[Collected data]
□ □ □ □ □ □ □

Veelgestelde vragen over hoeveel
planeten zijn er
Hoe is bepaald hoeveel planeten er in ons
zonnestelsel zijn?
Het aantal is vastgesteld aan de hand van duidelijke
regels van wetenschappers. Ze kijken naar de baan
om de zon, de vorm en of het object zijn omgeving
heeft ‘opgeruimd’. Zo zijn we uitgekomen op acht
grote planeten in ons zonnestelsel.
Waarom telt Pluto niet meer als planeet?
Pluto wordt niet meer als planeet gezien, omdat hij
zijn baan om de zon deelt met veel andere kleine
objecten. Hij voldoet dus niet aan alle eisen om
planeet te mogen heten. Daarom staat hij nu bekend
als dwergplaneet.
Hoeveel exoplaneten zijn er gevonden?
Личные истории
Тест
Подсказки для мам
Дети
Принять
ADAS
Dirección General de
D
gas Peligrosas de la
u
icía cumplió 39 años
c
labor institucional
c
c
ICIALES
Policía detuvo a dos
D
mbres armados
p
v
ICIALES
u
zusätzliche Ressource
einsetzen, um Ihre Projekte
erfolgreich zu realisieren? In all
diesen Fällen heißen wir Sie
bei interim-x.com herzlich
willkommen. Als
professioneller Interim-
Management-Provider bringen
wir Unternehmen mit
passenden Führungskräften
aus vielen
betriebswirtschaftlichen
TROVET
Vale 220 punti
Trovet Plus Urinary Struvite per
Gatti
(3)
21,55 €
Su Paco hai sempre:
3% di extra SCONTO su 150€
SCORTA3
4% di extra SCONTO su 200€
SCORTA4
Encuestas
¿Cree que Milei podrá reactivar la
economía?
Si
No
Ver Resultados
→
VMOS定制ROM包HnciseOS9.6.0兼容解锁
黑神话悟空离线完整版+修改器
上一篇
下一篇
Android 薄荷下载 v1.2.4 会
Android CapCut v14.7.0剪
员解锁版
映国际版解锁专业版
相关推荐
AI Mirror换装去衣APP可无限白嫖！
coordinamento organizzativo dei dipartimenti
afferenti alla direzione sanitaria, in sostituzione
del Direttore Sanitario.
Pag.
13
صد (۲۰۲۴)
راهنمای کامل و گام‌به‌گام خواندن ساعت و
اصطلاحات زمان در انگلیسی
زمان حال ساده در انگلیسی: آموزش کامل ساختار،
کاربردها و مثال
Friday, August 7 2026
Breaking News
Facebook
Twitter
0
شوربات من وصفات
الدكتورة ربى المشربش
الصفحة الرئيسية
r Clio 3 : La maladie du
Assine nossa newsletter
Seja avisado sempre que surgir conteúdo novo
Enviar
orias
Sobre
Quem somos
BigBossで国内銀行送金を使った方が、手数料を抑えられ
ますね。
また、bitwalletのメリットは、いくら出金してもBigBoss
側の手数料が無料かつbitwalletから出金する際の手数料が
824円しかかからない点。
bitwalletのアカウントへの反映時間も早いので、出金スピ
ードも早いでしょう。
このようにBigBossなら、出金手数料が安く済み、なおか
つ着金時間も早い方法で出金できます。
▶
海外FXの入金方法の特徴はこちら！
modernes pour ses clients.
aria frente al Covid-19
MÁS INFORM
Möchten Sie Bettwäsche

□ □ □ □ □ □ □

:: What to work on ::
Review the entries above and return every line where "zijn" appears.

:: Output below ::
planeten zijn er
zonnestelsel zijn?
om de zon, de vorm en of het object zijn omgeving
heeft ‘opgeruimd’. Zo zijn we uitgekomen op acht
zijn baan om de zon deelt met veel andere kleine
Hoeveel exoplaneten zijn er gevonden?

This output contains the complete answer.